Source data
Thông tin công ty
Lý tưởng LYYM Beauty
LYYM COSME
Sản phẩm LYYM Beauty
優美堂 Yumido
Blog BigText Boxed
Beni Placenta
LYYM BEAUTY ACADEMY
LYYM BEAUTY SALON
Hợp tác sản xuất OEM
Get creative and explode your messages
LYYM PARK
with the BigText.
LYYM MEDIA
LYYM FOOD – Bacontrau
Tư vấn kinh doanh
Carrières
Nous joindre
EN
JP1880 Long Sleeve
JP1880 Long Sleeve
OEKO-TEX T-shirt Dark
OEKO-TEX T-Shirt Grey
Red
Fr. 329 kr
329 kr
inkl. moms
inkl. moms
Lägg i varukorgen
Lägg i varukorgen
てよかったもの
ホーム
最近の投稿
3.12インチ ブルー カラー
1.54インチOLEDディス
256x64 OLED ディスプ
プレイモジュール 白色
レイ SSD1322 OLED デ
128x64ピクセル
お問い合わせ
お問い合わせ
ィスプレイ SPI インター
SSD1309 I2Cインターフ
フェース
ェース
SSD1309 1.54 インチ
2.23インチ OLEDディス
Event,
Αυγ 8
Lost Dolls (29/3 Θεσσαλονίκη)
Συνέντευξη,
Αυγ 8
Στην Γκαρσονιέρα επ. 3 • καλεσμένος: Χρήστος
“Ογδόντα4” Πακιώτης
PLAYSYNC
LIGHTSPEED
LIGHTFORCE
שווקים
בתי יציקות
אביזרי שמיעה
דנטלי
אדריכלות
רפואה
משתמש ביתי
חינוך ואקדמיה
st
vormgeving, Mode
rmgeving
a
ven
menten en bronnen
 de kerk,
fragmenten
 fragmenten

Task instructions: Return every line above exactly as it stands.

Output:
Thông tin công ty
Lý tưởng LYYM Beauty
LYYM COSME
Sản phẩm LYYM Beauty
優美堂 Yumido
Blog BigText Boxed
Beni Placenta
LYYM BEAUTY ACADEMY
LYYM BEAUTY SALON
Hợp tác sản xuất OEM
Get creative and explode your messages
LYYM PARK
with the BigText.
LYYM MEDIA
LYYM FOOD – Bacontrau
Tư vấn kinh doanh
Carrières
Nous joindre
EN
JP1880 Long Sleeve
JP1880 Long Sleeve
OEKO-TEX T-shirt Dark
OEKO-TEX T-Shirt Grey
Red
Fr. 329 kr
329 kr
inkl. moms
inkl. moms
Lägg i varukorgen
Lägg i varukorgen
てよかったもの
ホーム
最近の投稿
3.12インチ ブルー カラー
1.54インチOLEDディス
256x64 OLED ディスプ
プレイモジュール 白色
レイ SSD1322 OLED デ
128x64ピクセル
お問い合わせ
お問い合わせ
ィスプレイ SPI インター
SSD1309 I2Cインターフ
フェース
ェース
SSD1309 1.54 インチ
2.23インチ OLEDディス
Event,
Αυγ 8
Lost Dolls (29/3 Θεσσαλονίκη)
Συνέντευξη,
Αυγ 8
Στην Γκαρσονιέρα επ. 3 • καλεσμένος: Χρήστος
“Ογδόντα4” Πακιώτης
PLAYSYNC
LIGHTSPEED
LIGHTFORCE
שווקים
בתי יציקות
אביזרי שמיעה
דנטלי
אדריכלות
רפואה
משתמש ביתי
חינוך ואקדמיה
st
vormgeving, Mode
rmgeving
a
ven
menten en bronnen
 de kerk,
fragmenten
 fragmenten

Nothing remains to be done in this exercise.